**REQUIRED WORK:** Only some lines are wanted. Transcribe, exactly, the lines below from the line with "ИСПОЛНИТЕЛЬНЫЕ ПРОИЗВОДСТВА" up to and including the line with "предусмотренным абз. 6, 10, 11".

Collected data
⟨

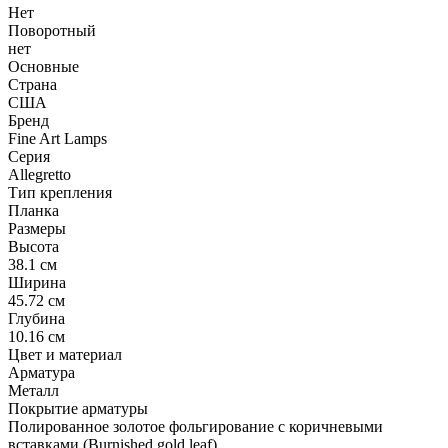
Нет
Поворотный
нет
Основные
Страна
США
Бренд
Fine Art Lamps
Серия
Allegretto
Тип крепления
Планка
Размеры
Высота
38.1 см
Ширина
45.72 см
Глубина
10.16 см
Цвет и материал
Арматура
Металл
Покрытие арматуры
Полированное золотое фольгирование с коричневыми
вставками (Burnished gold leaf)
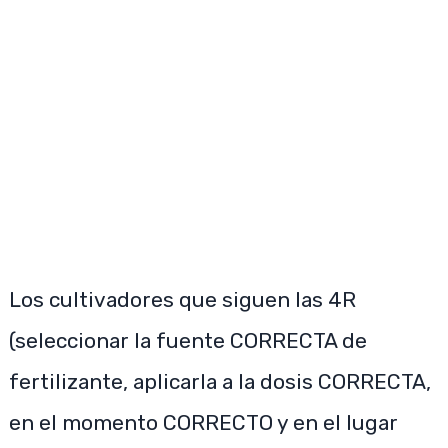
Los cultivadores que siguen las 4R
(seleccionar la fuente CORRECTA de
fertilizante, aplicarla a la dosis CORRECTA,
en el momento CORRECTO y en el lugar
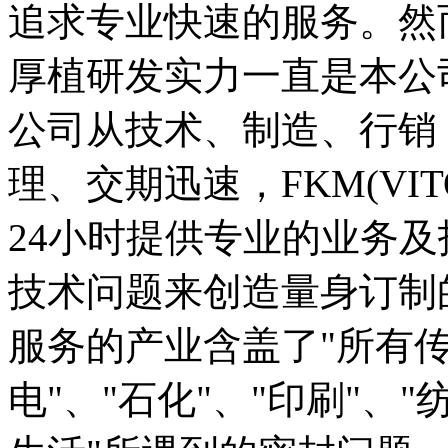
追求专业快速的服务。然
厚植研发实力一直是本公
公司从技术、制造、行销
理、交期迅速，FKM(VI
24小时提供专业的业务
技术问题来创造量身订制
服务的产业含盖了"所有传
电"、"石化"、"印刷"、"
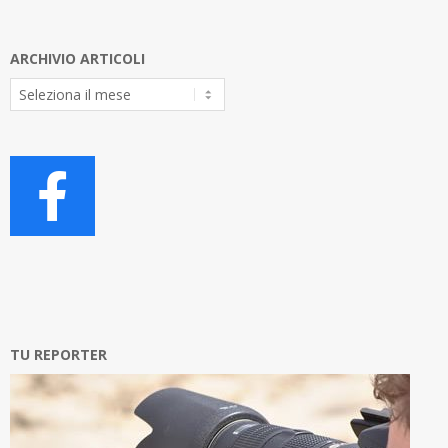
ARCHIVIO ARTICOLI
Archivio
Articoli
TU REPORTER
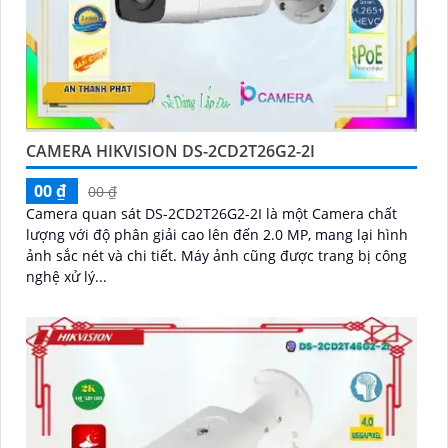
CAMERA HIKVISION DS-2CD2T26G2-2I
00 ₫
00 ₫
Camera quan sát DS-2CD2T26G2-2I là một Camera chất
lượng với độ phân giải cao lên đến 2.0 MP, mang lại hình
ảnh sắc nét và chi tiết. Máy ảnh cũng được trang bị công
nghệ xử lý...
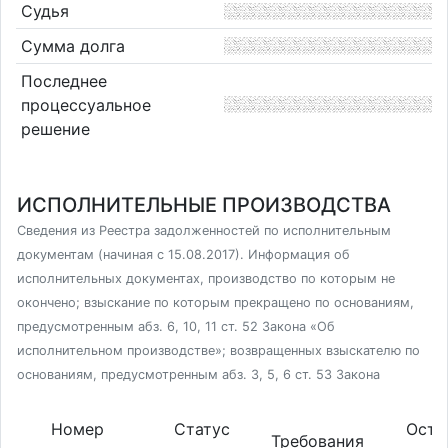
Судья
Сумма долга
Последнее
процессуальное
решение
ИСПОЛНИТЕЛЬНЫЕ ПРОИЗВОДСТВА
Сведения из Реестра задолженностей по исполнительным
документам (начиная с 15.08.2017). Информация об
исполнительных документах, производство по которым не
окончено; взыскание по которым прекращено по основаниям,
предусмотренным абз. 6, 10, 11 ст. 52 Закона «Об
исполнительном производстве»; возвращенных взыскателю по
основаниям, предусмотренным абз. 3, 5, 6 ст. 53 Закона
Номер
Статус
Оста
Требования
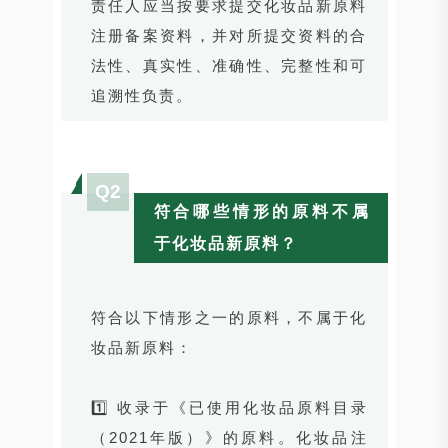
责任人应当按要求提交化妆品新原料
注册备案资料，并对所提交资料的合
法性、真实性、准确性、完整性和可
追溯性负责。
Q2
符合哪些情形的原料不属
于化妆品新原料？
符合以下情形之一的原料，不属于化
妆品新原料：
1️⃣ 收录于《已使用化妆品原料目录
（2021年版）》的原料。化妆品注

⟩
⟨

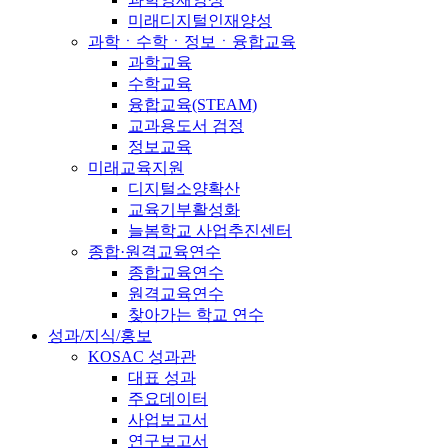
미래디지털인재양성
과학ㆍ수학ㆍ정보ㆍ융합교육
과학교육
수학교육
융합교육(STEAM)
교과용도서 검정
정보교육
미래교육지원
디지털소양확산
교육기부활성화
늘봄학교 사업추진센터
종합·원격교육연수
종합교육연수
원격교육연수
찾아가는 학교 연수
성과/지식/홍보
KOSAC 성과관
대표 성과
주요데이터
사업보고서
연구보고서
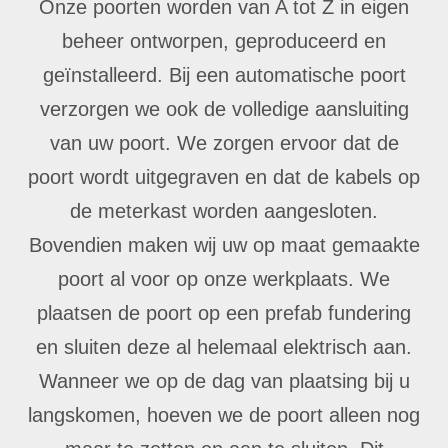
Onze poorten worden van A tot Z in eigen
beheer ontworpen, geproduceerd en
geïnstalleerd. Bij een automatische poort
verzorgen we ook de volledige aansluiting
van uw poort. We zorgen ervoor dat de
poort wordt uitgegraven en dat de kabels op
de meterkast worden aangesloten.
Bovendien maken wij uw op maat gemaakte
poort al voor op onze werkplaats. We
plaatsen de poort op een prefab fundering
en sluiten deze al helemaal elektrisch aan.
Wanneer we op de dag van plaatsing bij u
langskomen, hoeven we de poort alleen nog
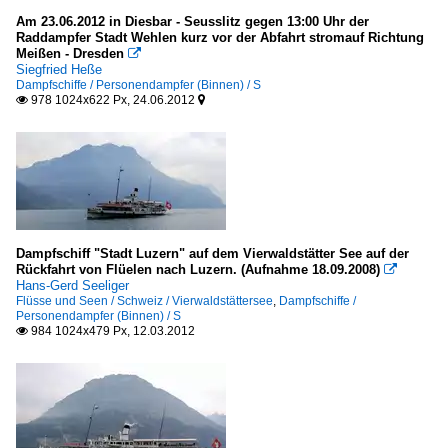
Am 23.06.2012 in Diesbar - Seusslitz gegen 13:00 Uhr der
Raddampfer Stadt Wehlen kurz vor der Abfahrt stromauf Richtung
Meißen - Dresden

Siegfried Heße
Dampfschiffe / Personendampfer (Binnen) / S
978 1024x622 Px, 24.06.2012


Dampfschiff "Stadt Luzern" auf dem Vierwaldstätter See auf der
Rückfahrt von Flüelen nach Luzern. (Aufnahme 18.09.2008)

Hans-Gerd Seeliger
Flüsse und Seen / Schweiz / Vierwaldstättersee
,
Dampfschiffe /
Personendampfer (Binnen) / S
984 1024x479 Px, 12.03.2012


⟩
⟨

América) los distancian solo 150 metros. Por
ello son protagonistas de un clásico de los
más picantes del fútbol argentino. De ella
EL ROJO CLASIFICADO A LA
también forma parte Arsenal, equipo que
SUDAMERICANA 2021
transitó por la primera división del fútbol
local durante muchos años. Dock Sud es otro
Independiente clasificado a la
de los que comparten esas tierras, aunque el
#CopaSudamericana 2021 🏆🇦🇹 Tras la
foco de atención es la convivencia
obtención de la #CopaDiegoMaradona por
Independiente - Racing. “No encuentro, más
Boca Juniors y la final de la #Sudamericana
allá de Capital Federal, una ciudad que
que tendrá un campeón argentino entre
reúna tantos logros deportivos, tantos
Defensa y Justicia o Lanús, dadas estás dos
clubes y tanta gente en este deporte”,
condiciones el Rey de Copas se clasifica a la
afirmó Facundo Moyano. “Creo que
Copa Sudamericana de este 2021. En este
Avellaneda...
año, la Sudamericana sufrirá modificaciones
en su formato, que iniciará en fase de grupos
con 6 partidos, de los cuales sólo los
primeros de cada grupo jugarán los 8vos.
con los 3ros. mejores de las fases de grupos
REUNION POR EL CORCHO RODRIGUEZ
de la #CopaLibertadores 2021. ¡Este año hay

⟩

**RESULT FOR THIS EXERCISE:**
ИСПОЛНИТЕЛЬНЫЕ ПРОИЗВОДСТВА
Сведения из Реестра задолженностей по исполнительным
документам (начиная с 15.08.2017). Информация об
исполнительных документах, производство по которым не
окончено; взыскание по которым прекращено по основаниям,
предусмотренным абз. 6, 10, 11 ст. 52 Закона «Об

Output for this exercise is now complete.